(Extracted records)
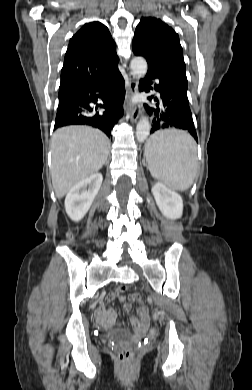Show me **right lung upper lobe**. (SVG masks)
Segmentation results:
<instances>
[{
	"label": "right lung upper lobe",
	"mask_w": 252,
	"mask_h": 390,
	"mask_svg": "<svg viewBox=\"0 0 252 390\" xmlns=\"http://www.w3.org/2000/svg\"><path fill=\"white\" fill-rule=\"evenodd\" d=\"M116 44L100 22L85 24L71 39L61 70L59 99L101 82L118 67Z\"/></svg>",
	"instance_id": "right-lung-upper-lobe-1"
}]
</instances>
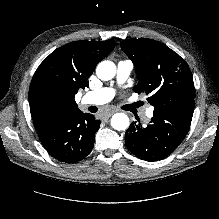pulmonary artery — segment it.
<instances>
[{
    "label": "pulmonary artery",
    "instance_id": "obj_1",
    "mask_svg": "<svg viewBox=\"0 0 219 219\" xmlns=\"http://www.w3.org/2000/svg\"><path fill=\"white\" fill-rule=\"evenodd\" d=\"M133 70V63L130 60H123L117 64L116 77L119 83L125 82ZM114 97L112 88H100L87 92L83 96L85 104L102 105L111 101ZM153 109L149 108L145 111L144 116L149 118L152 115Z\"/></svg>",
    "mask_w": 219,
    "mask_h": 219
}]
</instances>
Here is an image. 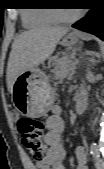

EXERCISE REQUIREMENTS: A word-for-word copy of the lines from the one containing "pulmonary artery — segment it." through the last line of the records is what is wanted, without pictures and without any other line.

ANSWER FOR THE TASK:
pulmonary artery — segment it.
<instances>
[{
    "label": "pulmonary artery",
    "instance_id": "obj_1",
    "mask_svg": "<svg viewBox=\"0 0 219 219\" xmlns=\"http://www.w3.org/2000/svg\"><path fill=\"white\" fill-rule=\"evenodd\" d=\"M133 70V63L130 60H123L117 64L116 77L119 83L125 82ZM114 97L112 88H100L87 92L83 96L85 104L102 105L111 101ZM153 109L149 108L145 111L144 116L149 118L152 115Z\"/></svg>",
    "mask_w": 219,
    "mask_h": 219
}]
</instances>
Here is an image. 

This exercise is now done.